そして、本件考案の明細書を参酌しても、上記ロープに該当する「親綱」として特別な形状に設計されたものを使用するという記載を何ら見出すことができないことから、本件考案の構成要件(d)における「ロープ係止爪板の」「喰い込み歯の形状をロープの撚り山の形状とピッチに合致するピッチの凹状歯に形成し」た点は、親綱調節金具に通常使用されるところのロープが備える撚り山の形状とピッチに合致するピッチの凹状歯に、ロープ係止爪板の外周縁における喰い込み歯を形成したことを規定したものと理解するのが相当である。
このような理解を前提としてイ号物件の構成(D)につき、イ号写真(甲第1号証)及びイ号図面(甲第2号証)を検討してみると、中央の突出高さの高い凸部(T)と該中央の凸部の左右にあるやや短い凸部(T)の配列態様は、ロープの撚り態様に合わせたように斜め方向にも整列配置されていることが把握できる(ちなみに、判定請求答弁書に添付された乙第1号証の写真及び乙第2号証の図面にも、イ号物件が、上記した斜め方向に整列配置された構成を備える点が示されている)。
さらに、上記斜め方向に整列配置されたものの隣接間の距離は、親綱に通常使用されるところの撚られたロープ自身の直径と比較して、全く異なる距離に設定されていると言うことはできず、却って、上記乙号証を見ると、呼び径16mmという特定のロープに対しても、ほぼ一致する程度の距離に設定されていると解するのが相当である。
してみると、イ号物件における凹凸部(8)は、本件考案の構成要件(d)における喰い込み歯の形状を、ロープの撚り山のピッチに合致するピッチに形成した点に相当する構成を備えているといえる。
しかしながら、イ号物件の喰い込み歯である凹凸部(8)の形状を見ると、上記したように、中央の突出高さの高い凸部(T)と該中央の凸部の左右にあるやや短い凸部(T)とが配置されているという単に2種類の凸部を配列した形状であるといえるから、本件考案における「ロープの撚り山の形状」と合致する「凹状歯」に相当するものということはできない。
したがって、イ号物件は、本件考案の構成要件(d)を充足するということができない。
(ロ)イ号物件が本件考案の構成要件(e)を充足するか否かについて
被請求人は、判定請求答弁書において、本件発明の構成要件(e)につき、イ号物件に係る親綱調節金具では、「凹部11」だけでは工具をロープ係止爪板に保持させることができないものであり、「凹部11」は本件考案における「工具差込孔」とは構造も作用も全く異にするものと主張する。
そこで、本件考案における「ロープ係止爪板」に設けた「工具差込孔」の技術的意義につき、検討する。

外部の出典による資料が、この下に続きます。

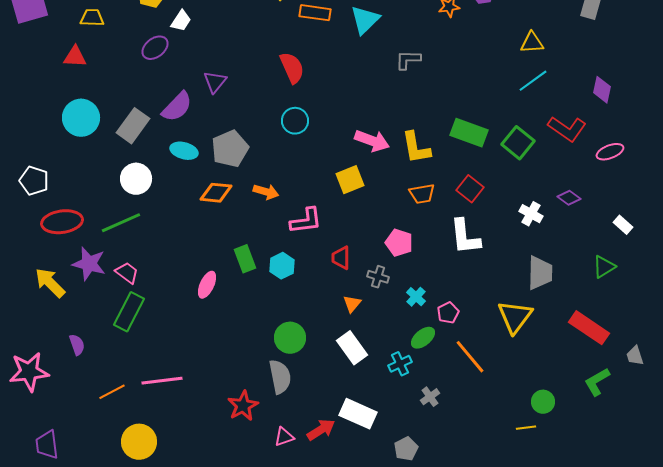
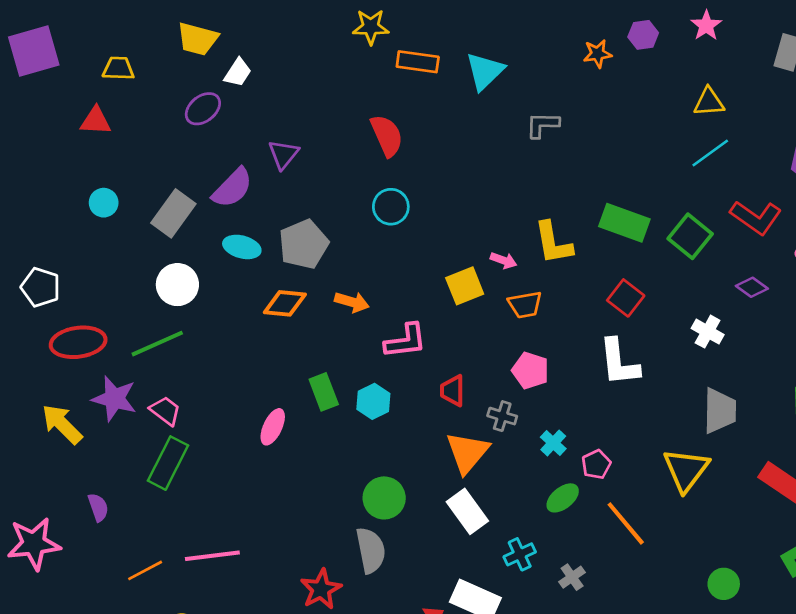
cyan circle: (81, 118) -> (104, 203), size x0.6
pink arrow: (372, 141) -> (504, 260), moved, size x0.6
orange trapezoid: (422, 194) -> (525, 305), moved
purple diamond: (569, 198) -> (752, 287), moved
orange triangle: (352, 304) -> (467, 452), size x1.8
cyan cross: (400, 364) -> (520, 554), moved

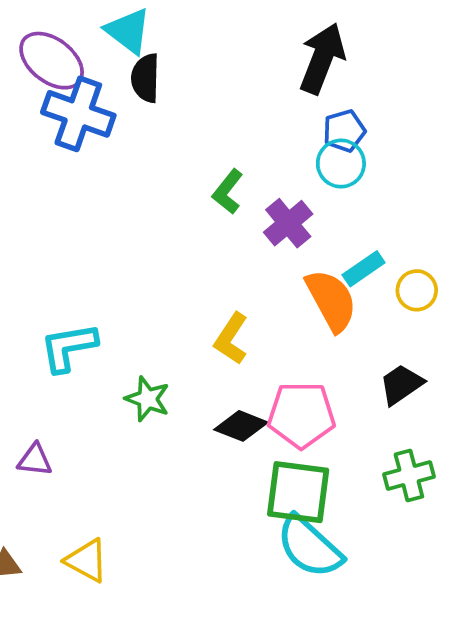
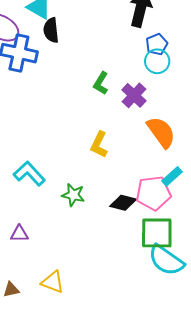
cyan rectangle: (364, 269) -> (172, 176), moved
yellow L-shape: (231, 339) -> (99, 145), moved
cyan L-shape: (69, 347) -> (29, 174), turned 64

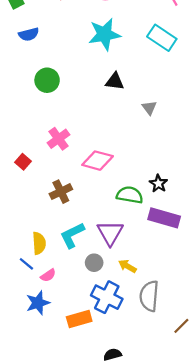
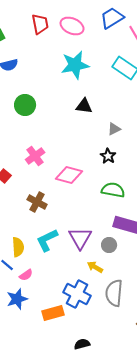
gray triangle: (149, 108) -> (114, 129), turned 40
black star: (158, 184) -> (108, 156), moved
brown cross: (61, 192) -> (37, 202), turned -36
green semicircle: (130, 195) -> (113, 190), moved
gray circle: (94, 263) -> (109, 245), moved

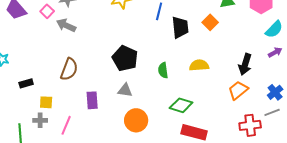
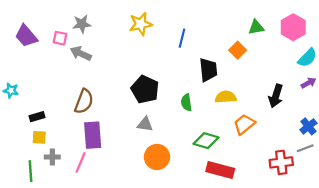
pink square: (47, 11) -> (60, 38), turned -32
black trapezoid: (180, 27) -> (208, 70), moved
orange trapezoid: (238, 90) -> (244, 124), moved
purple rectangle: (92, 100) -> (93, 135), moved, size x1.4
yellow square: (46, 102) -> (39, 137), moved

本件考案の明細書には、本件考案の「工具差込孔」に関して、次のように記載されている。
a.考案の詳細な説明における[作用]の欄
「工具差込孔11の中にシノー、ドライバーなどの工具12を差込み、この工具12を矢印方向に倒すとロープ係止爪板9がスプリング10に抗して下方に回動し、…(中略…)ロープ4を通した後、工具12を工具差込孔11から引き抜くとロープ係止爪板9はスプリング10の復帰作用により上方に回動し」(本件考案の公告公報2頁1欄の36?44行参照)
b.考案の詳細な説明における[効果]の欄
「逆にロープをゆるめる場合或いはロープを取り外したり、装着する場合には、作業者が携帯しているシノー、ドライバーなどの工具をロープ係止爪板の工具差込孔の中に差し込んでスプリングに抗してロープ係止爪板を回動させると簡単にゆるめることも外すことも挿通することも可能になる。」(本件考案の公告公報2頁2欄の43?48行参照)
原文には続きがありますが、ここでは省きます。